Dimissioni – Nuova procedura on line per la comunicazione alla DTL e al datore di lavoro – Entrata in vigore
Sabato 12.3.2016 è entrata in vigore la nuova procedura telematica per presentare le dimissioni o prestare il consenso ai fini della risoluzione consensuale del rapporto di lavoro, definita dall’art. 26 del DLgs. 151/2015 e dal DM del 15.12.2015. I lavoratori interessati, a pena di inefficacia, dovranno rendere le dimissioni o la risoluzione consensuale esclusivamente in via telematica, direttamente o con l’assistenza di un soggetto abilitato (patronato, organizzazione sindacale, ente bilaterale o commissione di certificazione). In entrambi i casi, una volta compilato il format con i dati richiesti, il modulo sarà inviato telematicamente alla casella di posta elettronica certificata del datore di lavoro e alla DTL.

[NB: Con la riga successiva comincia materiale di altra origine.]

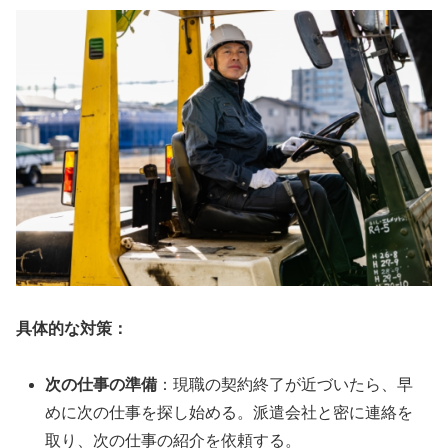
具体的な対策：
次の仕事の準備
：現職の契約終了が近づいたら、早
めに次の仕事を探し始める。派遣会社と密に連絡を
取り、次の仕事の紹介を依頼する。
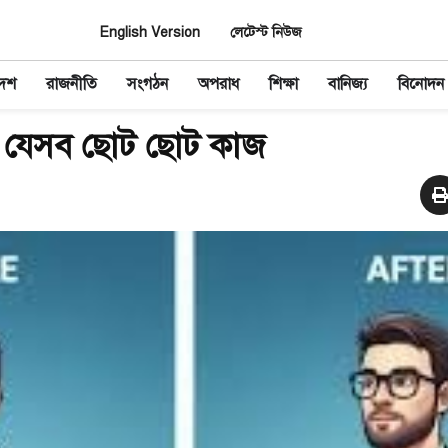
English Version
লেটেস্ট নিউজ
দেশ
রাজনীতি
সংগঠন
অপরাধ
শিক্ষা
বানিজ্য
বিনোদন
ে যেসব ছোট ছোট কাজ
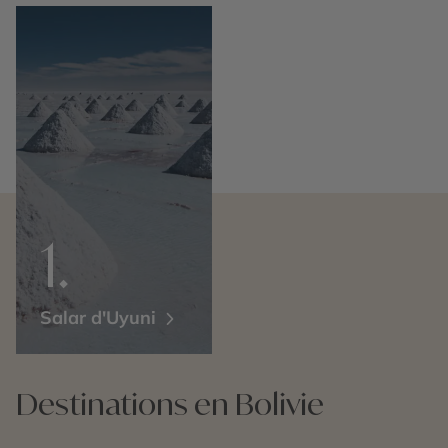
Salar d'Uyuni
Destinations en Bolivie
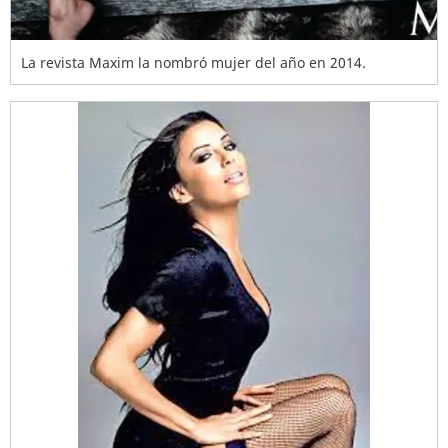
La revista Maxim la nombró mujer del año en 2014.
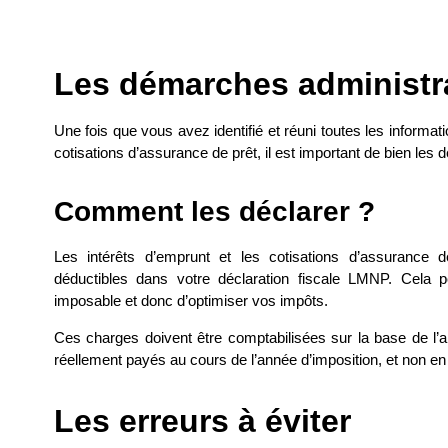
Les démarches administra
Une fois que vous avez identifié et réuni toutes les informa
cotisations d’assurance de prêt, il est important de bien les
Comment les déclarer ?
Les intérêts d’emprunt et les cotisations d’assurance d
déductibles dans votre déclaration fiscale LMNP. Cela 
imposable et donc d’optimiser vos impôts.
Ces charges doivent être comptabilisées sur la base de l’an
réellement payés au cours de l’année d’imposition, et non en 
Les erreurs à éviter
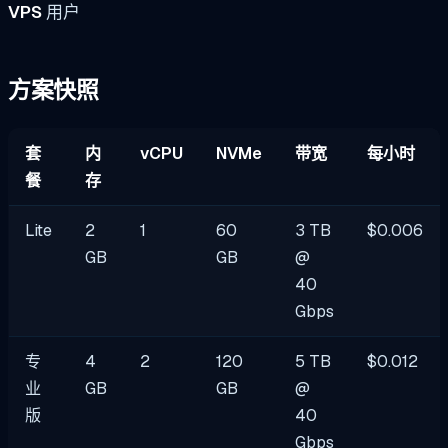
VPS
用户
方案快照
套
内
vCPU
NVMe
带宽
每小时
餐
存
Lite
2
1
60
3 TB
$0.006
GB
GB
@
40
Gbps
专
4
2
120
5 TB
$0.012
业
GB
GB
@
版
40
Gbps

Inoltre, entro il termine di sette giorni dalla trasmissione telematica del modulo al datore di lavoro, il lavoratore potrà revocare con modalità telematiche le proprie dimissioni o il consenso prestato per la risoluzione consensuale, facendo così rivivere il rapporto di lavoro cessato.
La nuova procedura tuttavia, non è esente da criticità. Confimi ha avanzato preoccupazioni relativamente ai casi di inerzia dei lavoratori, spiegando che ”la nuova norma non offre alcun rimedio contro quei soggetti che vogliono andarsene dall’azienda, lucrando però sull’indennità di disoccupazione, e che per questo si limitano a rendersi irreperibili, provocando normalmente un licenziamento disciplinare, che all’azienda costa quantomeno il “ticket Naspi” fino a circa 1.500 euro e all’Inps 24 mesi di immeritata indennità, in media 24.000 euro.”